Your objective: Determine the number of lines of the records below that include "ENTICE". Respond with the number and no other text.

Supplied information:
-.-.-

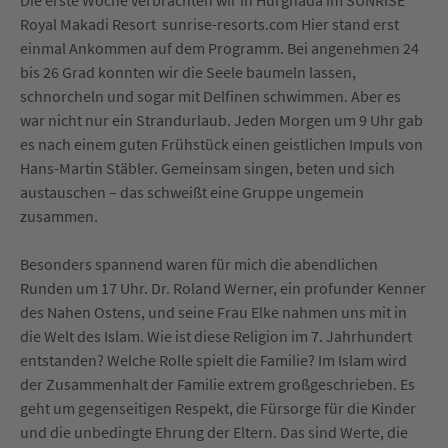
Die erste Woche verbrachten wir in Hurghada im SUNRISE
Royal Makadi Resort sunrise-resorts.com Hier stand erst
einmal Ankommen auf dem Programm. Bei angenehmen 24
bis 26 Grad konnten wir die Seele baumeln lassen,
schnorcheln und sogar mit Delfinen schwimmen. Aber es
war nicht nur ein Strandurlaub. Jeden Morgen um 9 Uhr gab
es nach einem guten Frühstück einen geistlichen Impuls von
Hans-Martin Stäbler. Gemeinsam singen, beten und sich
austauschen – das schweißt eine Gruppe ungemein
zusammen.
Besonders spannend waren für mich die abendlichen
Runden um 17 Uhr. Dr. Roland Werner, ein profunder Kenner
des Nahen Ostens, und seine Frau Elke nahmen uns mit in
die Welt des Islam. Wie ist diese Religion im 7. Jahrhundert
entstanden? Welche Rolle spielt die Familie? Im Islam wird
der Zusammenhalt der Familie extrem großgeschrieben. Es
geht um gegenseitigen Respekt, die Fürsorge für die Kinder
und die unbedingte Ehrung der Eltern. Das sind Werte, die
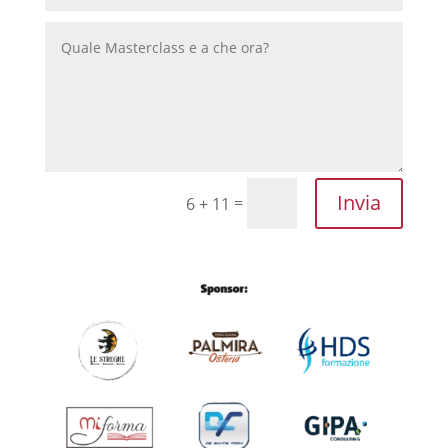
Invia
=
6 + 11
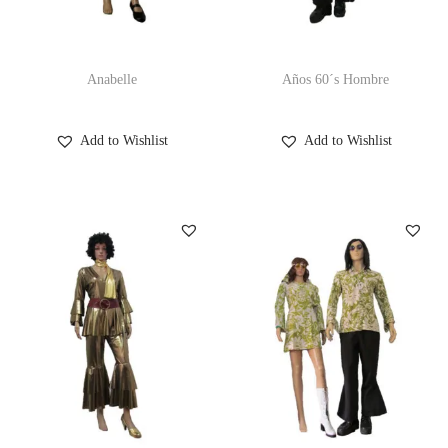
Anabelle
Años 60´s Hombre
Add to Wishlist
Add to Wishlist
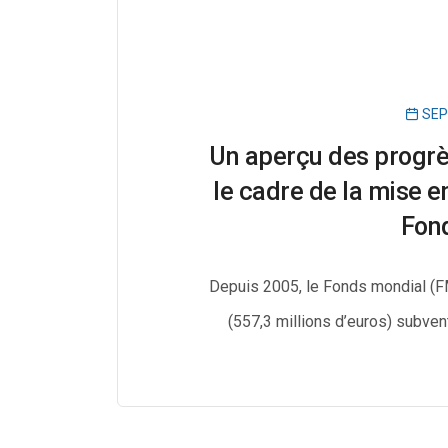
SEP
Un aperçu des progrès
le cadre de la mise 
Fon
Depuis 2005, le Fonds mondial (FM
(557,3 millions d’euros) subven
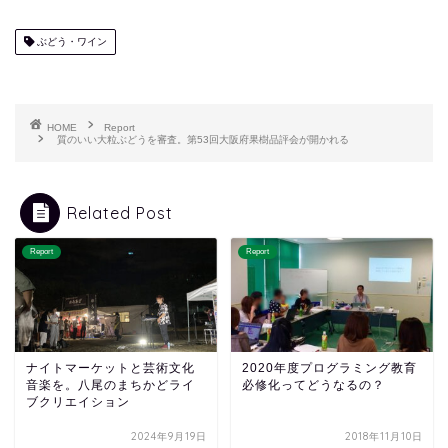
ぶどう・ワイン
HOME
Report
質のいい大粒ぶどうを審査。第53回大阪府果樹品評会が開かれる
Related Post
Report
Report
ナイトマーケットと芸術文化
2020年度プログラミング教育
音楽を。八尾のまちかどライ
必修化ってどうなるの？
ブクリエイション
2024年9月19日
2018年11月10日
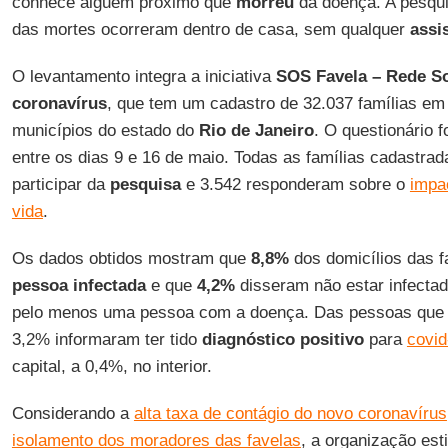
conhece alguém próximo que
morreu
da doença. A pesqui
das mortes ocorreram dentro de casa, sem qualquer
assi
O levantamento integra a iniciativa
SOS Favela – Rede So
coronavírus
, que tem um cadastro de 32.037 famílias e
municípios do estado do
Rio
de
Janeiro
. O questionário f
entre os dias 9 e 16 de maio. Todas as famílias cadastra
participar da
pesquisa
e 3.542 responderam sobre o
impa
vida
.
Os dados obtidos mostram que
8,8%
dos domicílios das 
pessoa infectada
e que
4,2%
disseram não estar infecta
pelo menos uma pessoa com a doença. Das pessoas que 
3,2% informaram ter tido
diagnóstico positivo
para
covid
capital, a 0,4%, no interior.
Considerando a
alta taxa de contágio do novo coronavírus
isolamento dos moradores das favelas
, a organização es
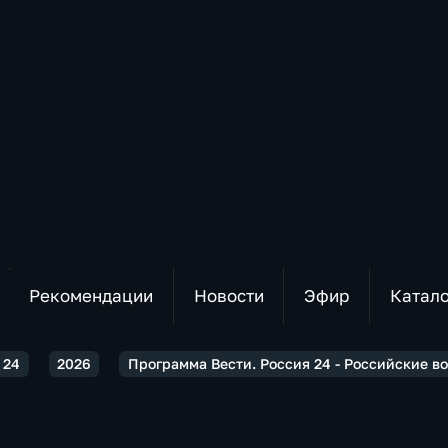
Рекомендации
Новости
Эфир
Катал
 24
2026
Программа Вести. Россия 24 - Российские в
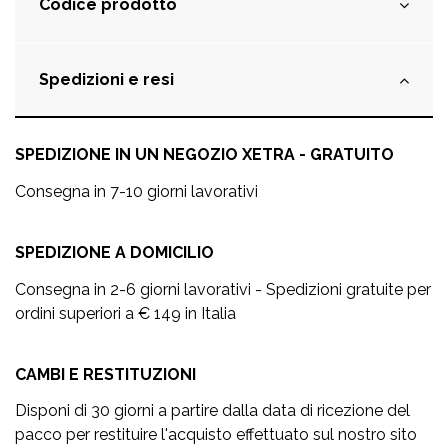
Codice prodotto
Spedizioni e resi
SPEDIZIONE IN UN NEGOZIO XETRA - GRATUITO
Consegna in 7-10 giorni lavorativi
SPEDIZIONE A DOMICILIO
Consegna in 2-6 giorni lavorativi - Spedizioni gratuite per
ordini superiori a € 149 in Italia
CAMBI E RESTITUZIONI
Disponi di 30 giorni a partire dalla data di ricezione del
pacco per restituire l'acquisto effettuato sul nostro sito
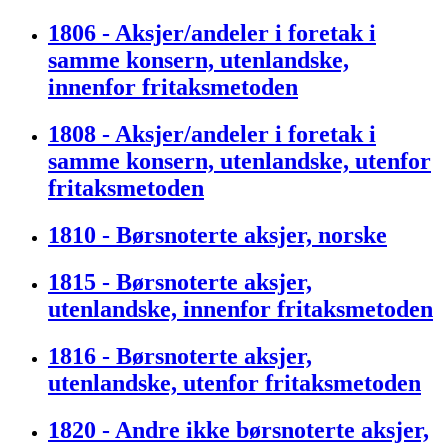
1806 - Aksjer/andeler i foretak i
samme konsern, utenlandske,
innenfor fritaksmetoden
1808 - Aksjer/andeler i foretak i
samme konsern, utenlandske, utenfor
fritaksmetoden
1810 - Børsnoterte aksjer, norske
1815 - Børsnoterte aksjer,
utenlandske, innenfor fritaksmetoden
1816 - Børsnoterte aksjer,
utenlandske, utenfor fritaksmetoden
1820 - Andre ikke børsnoterte aksjer,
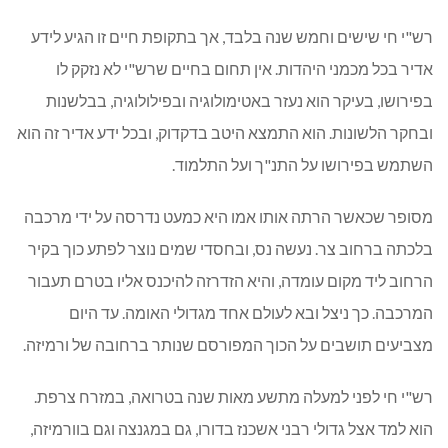
רש"י חי שישים וחמש שנה בלבד, אך בתקופת חיים זו הגיע לידע
אדיר בכל מכמני היהדות. אין תחום בחיים שרש"י לא נזקק לו
בפירושו, בעיקר הוא נעזר באטימולוגיה ובפילולוגיה, בבלשנות
ובחקר הלשונות. הוא התמצא היטב בדקדוק, ובכל ידע אדיר זה הוא
השתמש בפירושו על התנ"ך ועל התלמוד.
מסופר שכאשר הרתה אותו אמו היא כמעט נדרסה על ידי מרכבה
בלכתה ברחוב צר. נעשה נס, ובחסדי שמים נוצר לפתע כוך בקיר
הרחוב ליד מקום עומדה, והיא הזדרזה להיכנס אליו בטרם תעבור
המרכבה. כך ניצל ובא לעולם אחד מגדולי האומה. עד היום
מצביעים תושבים על הכוך המפורסם שנותר ברחובה של ורמיזה.
רש"י חי לפני למעלה מתשע מאות שנה בטרואה, במזרח צרפת.
הוא למד אצל גדולי רבני אשכנז בדורו, גם במגנצה וגם בוורמיזה,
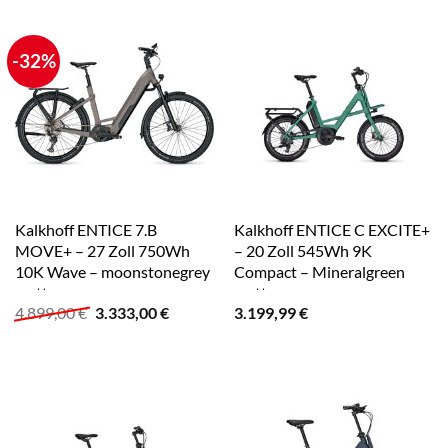
5.799,00 €
4.499,00 €.
5.799,00 €
4.499,00
-32%
Kalkhoff ENTICE 7.B
Kalkhoff ENTICE C EXCITE+
MOVE+ – 27 Zoll 750Wh
– 20 Zoll 545Wh 9K
10K Wave – moonstonegrey
Compact – Mineralgreen
matt
matt
Ursprünglicher
Aktueller
4.899,00
€
3.333,00
€
3.199,99
€
Preis
Preis
war:
ist:
4.899,00 €
3.333,00 €.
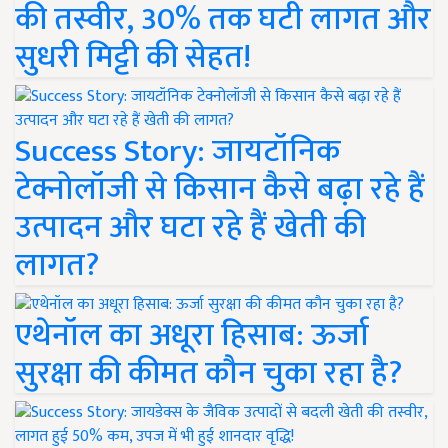
की तस्वीर, 30% तक घटी लागत और
सुधरी मिट्टी की सेहत!
Success Story: जायटॉनिक
टेक्नोलॉजी से किसान कैसे बढ़ा रहे हैं
उत्पादन और घटा रहे हैं खेती की
लागत?
एथेनॉल का अधूरा हिसाब: ऊर्जा
सुरक्षा की कीमत कौन चुका रहा है?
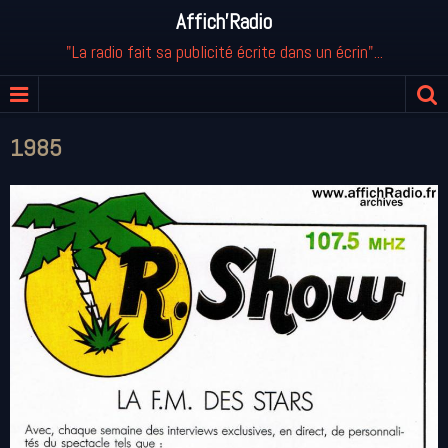
Affich'Radio
"La radio fait sa publicité écrite dans un écrin"...
1985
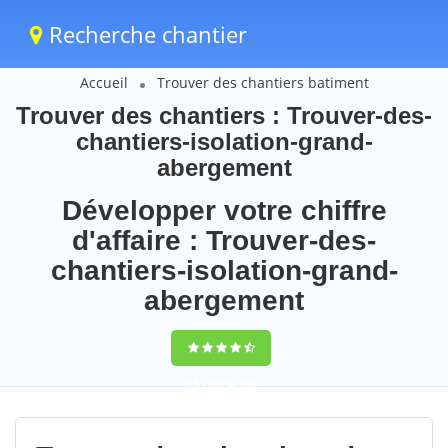
Recherche chantier
Accueil
Trouver des chantiers batiment
Trouver des chantiers : Trouver-des-
chantiers-isolation-grand-
abergement
Développer votre chiffre
d'affaire : Trouver-des-
chantiers-isolation-grand-
abergement
9,5
(100%)
100
votes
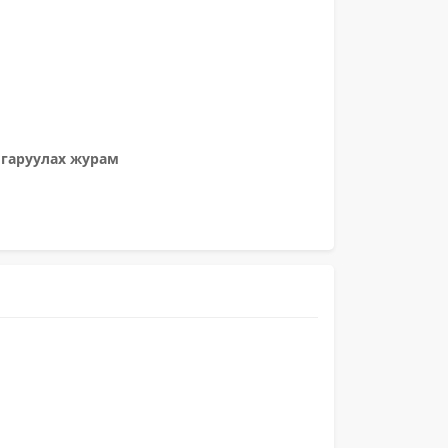
лгаруулах журам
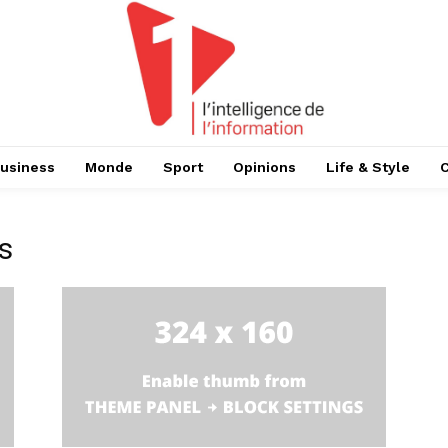
usiness
Monde
Sport
Opinions
Life & Style
s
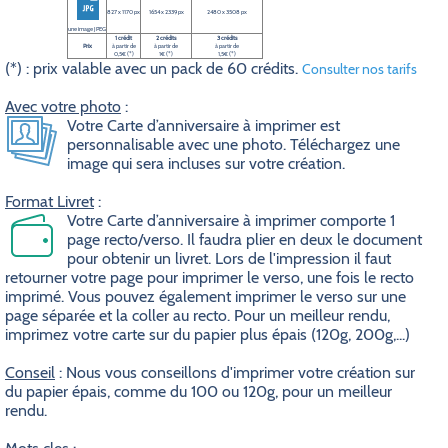
827 x 1170 px
1654 x 2339 px
2480 x 3508 px
une image JPEG
1 crédit
2 crédits
3 crédits
Prix
à partir de
à partir de
à partir de
0,5€ (*)
1€ (*)
1,5€ (*)
(*) : prix valable avec un pack de 60 crédits.
Consulter nos tarifs
Avec votre photo
:
Votre Carte d’anniversaire à imprimer est
personnalisable avec une photo. Téléchargez une
image qui sera incluses sur votre création.
Format Livret
:
Votre Carte d’anniversaire à imprimer comporte 1
page recto/verso. Il faudra plier en deux le document
pour obtenir un livret. Lors de l'impression il faut
retourner votre page pour imprimer le verso, une fois le recto
imprimé. Vous pouvez également imprimer le verso sur une
page séparée et la coller au recto. Pour un meilleur rendu,
imprimez votre carte sur du papier plus épais (120g, 200g,...)
Conseil
: Nous vous conseillons d'imprimer votre création sur
du papier épais, comme du 100 ou 120g, pour un meilleur
rendu.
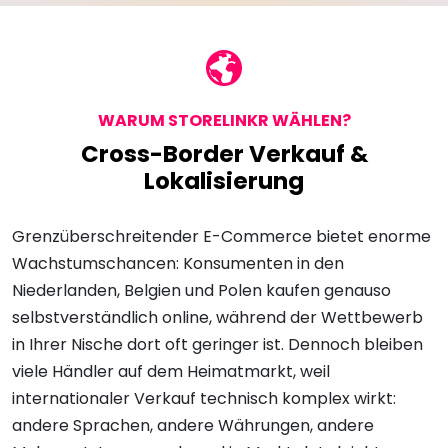
WARUM STORELINKR WÄHLEN?
Cross-Border Verkauf &
Lokalisierung
Grenzüberschreitender E-Commerce bietet enorme
Wachstumschancen: Konsumenten in den
Niederlanden, Belgien und Polen kaufen genauso
selbstverständlich online, während der Wettbewerb
in Ihrer Nische dort oft geringer ist. Dennoch bleiben
viele Händler auf dem Heimatmarkt, weil
internationaler Verkauf technisch komplex wirkt:
andere Sprachen, andere Währungen, andere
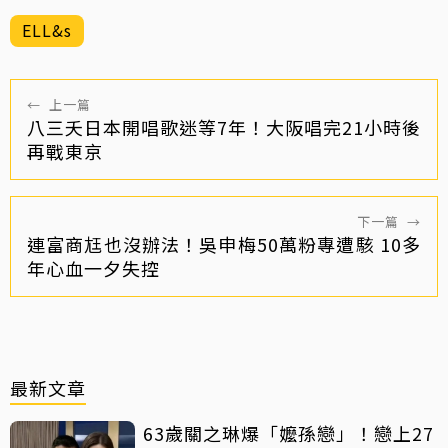
ELL&s
←
上一篇
八三夭日本開唱歌迷等7年！大阪唱完21小時後
再戰東京
下一篇
→
連富商尪也沒辦法！吳申梅50萬粉專遭駭 10多
年心血一夕失控
最新文章
63歲關之琳爆「嬤孫戀」！戀上27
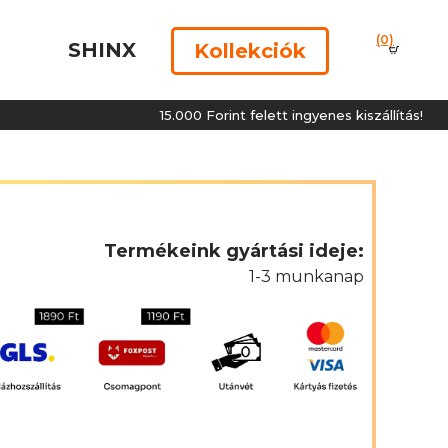
(0)
SHINX
Kollekciók
15.000 Forint felett ingyenes kiszállítás!
Termékeink gyártási ideje:
1-3 munkanap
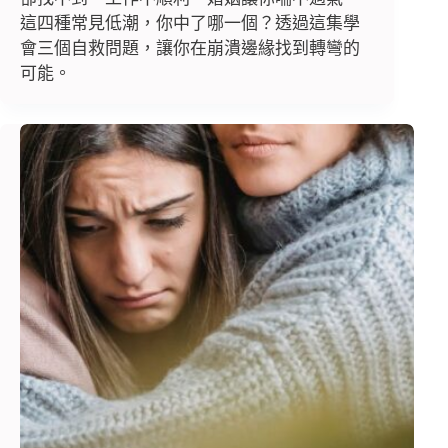
這四種常見低潮，你中了哪一個？透過這集學
會三個自救問題，讓你在崩潰邊緣找到轉彎的
可能。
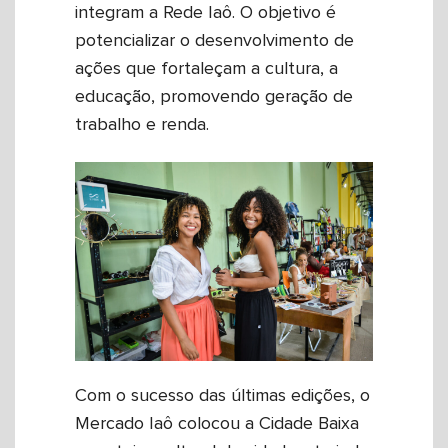
integram a Rede Iaô. O objetivo é
potencializar o desenvolvimento de
ações que fortaleçam a cultura, a
educação, promovendo geração de
trabalho e renda.
Com o sucesso das últimas edições, o
Mercado Iaô colocou a Cidade Baixa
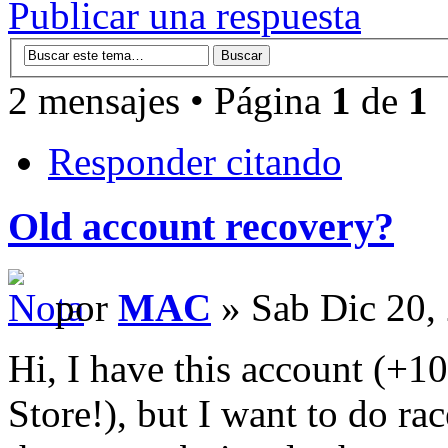
Publicar una respuesta
2 mensajes • Página
1
de
1
Responder citando
Old account recovery?
por
MAC
» Sab Dic 20,
Hi, I have this account (+1
Store!), but I want to do rac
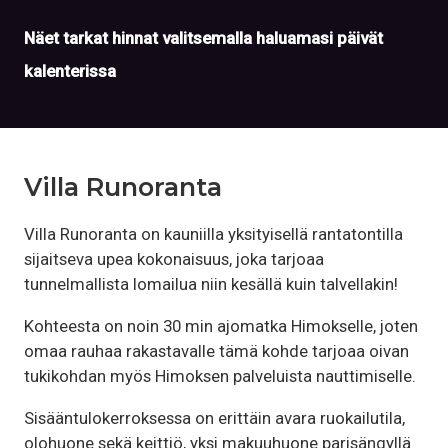
Näet tarkat hinnat valitsemalla haluamasi päivät
kalenterissa
Villa Runoranta
Villa Runoranta on kauniilla yksityisellä rantatontilla
sijaitseva upea kokonaisuus, joka tarjoaa
tunnelmallista lomailua niin kesällä kuin talvellakin!
Kohteesta on noin 30 min ajomatka Himokselle, joten
omaa rauhaa rakastavalle tämä kohde tarjoaa oivan
tukikohdan myös Himoksen palveluista nauttimiselle.
Sisääntulokerroksessa on erittäin avara ruokailutila,
olohuone sekä keittiö, yksi makuuhuone parisängyllä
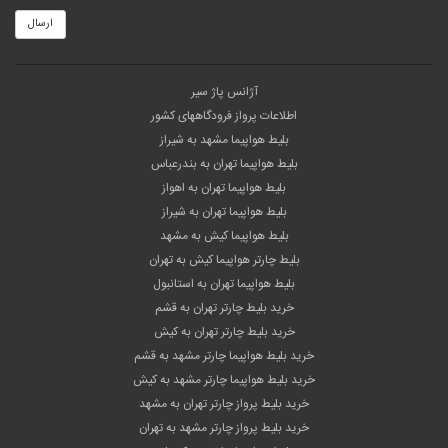
ارسال
آژانس پاژ سیر
اطلاعات پرواز فرودگاههای کشور
بلیط هواپیما مشهد به شیراز
بلیط هواپیما تهران به بندرعباس
بلیط هواپیما تهران به اهواز
بلیط هواپیما تهران به شیراز
بلیط هواپیما کیش به مشهد
بلیط چارتر هواپیما کیش به تهران
بلیط هواپیما تهران به استانبول
خرید بلیط چارتر تهران به قشم
خرید بلیط چارتر تهران به کیش
خرید بلیط هواپیما چارتر مشهد به قشم
خرید بلیط هواپیما چارتر مشهد به کیش
خرید بلیط پرواز چارتر تهران به مشهد
خرید بلیط پرواز چارتر مشهد به تهران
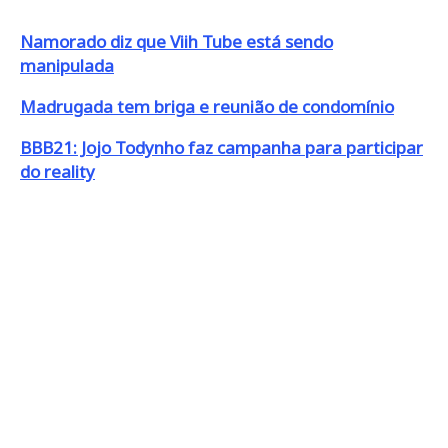
Namorado diz que Viih Tube está sendo
manipulada
Madrugada tem briga e reunião de condomínio
BBB21: Jojo Todynho faz campanha para participar
do reality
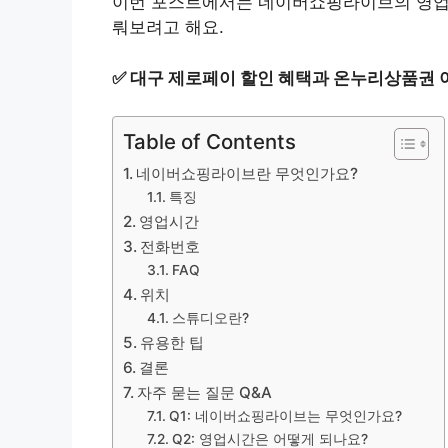
이번 포스트에서는 네이버쇼핑라이브의 영업시간
뤄보려고 해요.
✅
대구 제로페이 할인 혜택과 온누리상품권 
Table of Contents
네이버쇼핑라이브란 무엇인가요?
특징
영업시간
전화번호
FAQ
위치
스튜디오란?
유용한 팁
결론
자주 묻는 질문 Q&A
Q1: 네이버쇼핑라이브는 무엇인가요?
Q2: 영업시간은 어떻게 되나요?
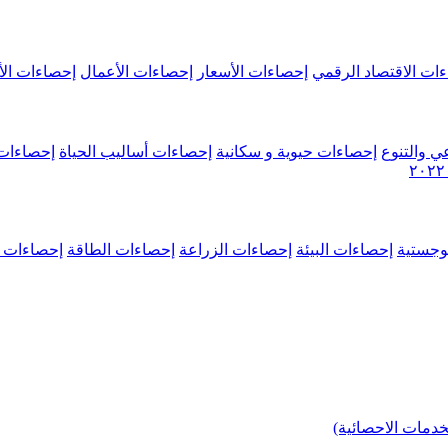
ات الاقتصاد الرقمي
إحصاءات الأسعار
إحصاءات الأعمال
إحصاءات الأ
ي والتنوع
إحصاءات حيوية و سكانية
إحصاءات أساليب الحياة
إحصاءات 
وجستية
إحصاءات البيئة
إحصاءات الزراعة
إحصاءات الطاقة
إحصاءات م
خدمات الاحصائية)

-.-.-

Response below: 2